Basically, long story short, I want to mix THIS with THAT in the near future

THIS https://ballr.com/new_design/tables THAT http://staticresource.com/alijn/demo


Element queries are a great idea. It's a shame the W3C won't touch them with a 10-ft pole.


I think gridstylesheets aren't that brilliant, at least not as a general solution. They don't deal well with ambiguity or over-specific (impossible) solutions, leading to fragile layouts that have odd behavior in corner cases.

Furthermore, there's quite a few basic constraints that CSS implies that you'd need to reimplement in GSS (if we can call it that) all over the place to get a comparable layout engine, namely normal flow, margins, wrapping, justifying...

All in all, I'm not holding my breath for this to become a huge success.


Author of GSS here. The brilliance lies with guys like Badros (Cassowary), Ken Ferry (Apple Auto Layout), Alex Russell (Cassowary.js), etc.

GSS was created b/c our company's main product, the Grid (still in stealth mode), is doing some radical things with design of newsfeeds, we need layout to be completely decoupled from the DOM. A fairly developed Float / Flexbox-based layout becomes as much of a CSS affair as an HTML one; changing layouts requires a whole new set of div wrappers. CSS was designed to separate presentation from content, and that ideal has unforeseen manifold benefit when actually realized.

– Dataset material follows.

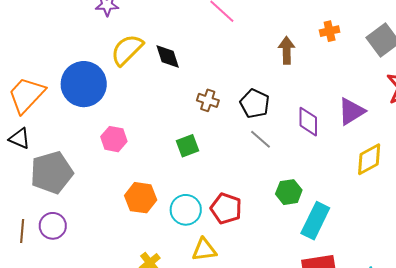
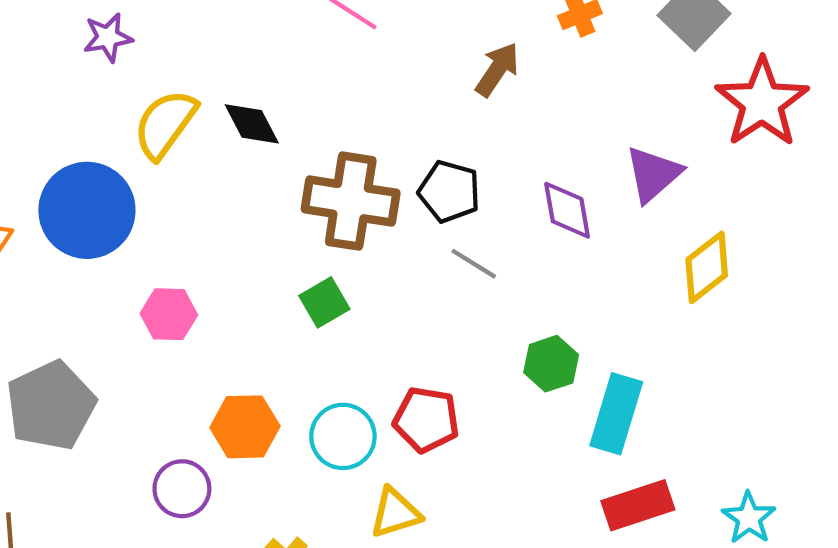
brown arrow: (287, 50) -> (497, 70), turned 44
brown cross: (208, 100) -> (351, 201), size x2.0
purple circle: (53, 226) -> (182, 489), moved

Cassowary powered constraints allow for layouts not possible with a CSS unable to resolve cyclic dependencies in layout arithmetic. Of course, you could easily shoot yourself in the foot & define fragile, ambiguous and/or impossible layouts. But, w/ great power comes great... I always prefer expressive freedom over easy-to-comprehend limitations.

GSS is very new - much is needed like better debugging, implementing floats, etc.. Constraint-based layouts isn't a silver bullet, it takes practice & thinking more like a programmer. Fortunately, Apple Auto Layout demonstrates the viability of all this craziness.


What's the browser support like?


Well, no browsers support it natively. It's a Cassowary-based layout engine implemented in JavaScript. AFAIK it works correctly in the last few versions of Chrome and that's pretty much it. It's not much more than a proof-of-concept, really.


It should work with all the latest stable browsers on both desktop and mobile. Some ugly issues linger with older IEs though


My apologies. I looked at it a few weeks ago and that appeared to be the case then. Glad you were here with more recent information.


This is really cool! Thanks for the pointer. I thought flexbox was cool but this has potential too.